It’s a good thing two-time Grammy nominee Shemekia Copeland is such a captivating powerhouse singer. Otherwise, you might need a shower to rinse off the grit contained in her brand new album, “Outskirts of Love.”

The cover image of a motel (with the sign’s neon “O” burned out, of course) and a sign advertising “Adults only; hourly rates,” already warns you that you are not heading to the safe, comfortable  part of town. […]

But there’s serious gold in them there blues. Check her extra-soulful interpretations of ZZ Top’s “Jesus Just Left Chicago” (with Top’s Billy Gibbons on guitar, yet), Creedence Clearwater Revivial’s “Long As I Can See the Light” and Albert King’s “Wrapped up in Love Again.” That last part of the album suggests there’s hope for the seemingly unredeemable. […]
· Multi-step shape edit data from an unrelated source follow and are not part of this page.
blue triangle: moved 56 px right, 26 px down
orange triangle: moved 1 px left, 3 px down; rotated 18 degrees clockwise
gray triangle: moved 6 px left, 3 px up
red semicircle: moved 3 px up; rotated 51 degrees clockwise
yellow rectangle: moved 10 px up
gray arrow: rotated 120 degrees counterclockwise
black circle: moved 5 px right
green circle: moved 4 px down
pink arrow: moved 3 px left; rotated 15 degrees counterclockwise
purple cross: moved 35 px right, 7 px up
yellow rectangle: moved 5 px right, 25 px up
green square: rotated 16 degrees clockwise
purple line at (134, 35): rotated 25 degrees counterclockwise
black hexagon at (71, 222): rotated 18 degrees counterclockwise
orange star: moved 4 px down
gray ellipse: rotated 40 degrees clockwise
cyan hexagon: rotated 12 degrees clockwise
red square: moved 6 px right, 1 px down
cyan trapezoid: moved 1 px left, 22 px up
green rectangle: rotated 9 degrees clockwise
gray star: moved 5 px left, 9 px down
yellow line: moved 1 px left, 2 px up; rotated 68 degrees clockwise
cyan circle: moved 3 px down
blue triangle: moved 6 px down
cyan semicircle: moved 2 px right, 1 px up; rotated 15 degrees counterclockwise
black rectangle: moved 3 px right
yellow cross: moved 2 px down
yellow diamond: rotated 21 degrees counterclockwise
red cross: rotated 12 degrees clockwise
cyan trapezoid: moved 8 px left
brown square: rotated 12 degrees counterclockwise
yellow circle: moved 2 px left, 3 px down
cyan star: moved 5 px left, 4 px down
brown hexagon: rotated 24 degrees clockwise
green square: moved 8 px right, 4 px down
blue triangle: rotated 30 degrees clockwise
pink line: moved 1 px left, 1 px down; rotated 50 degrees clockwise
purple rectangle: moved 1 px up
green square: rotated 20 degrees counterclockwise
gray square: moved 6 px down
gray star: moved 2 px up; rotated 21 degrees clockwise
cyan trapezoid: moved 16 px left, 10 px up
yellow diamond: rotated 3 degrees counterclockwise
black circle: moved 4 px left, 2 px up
If you haven’t caught Copeland at a past Philadelphia Folk Festival, or this year’s Blast Furnace Blues Festival in Bethlehem, she’ll be in town this week, no doubt itching to share this new batch of songs.

By Brian Bingaman in “Shemekia Copeland explores the blues’ seedier side with Outskirts of Love” on Ticket, before her performance at the Sellersville Theater on Thursday, October 1st.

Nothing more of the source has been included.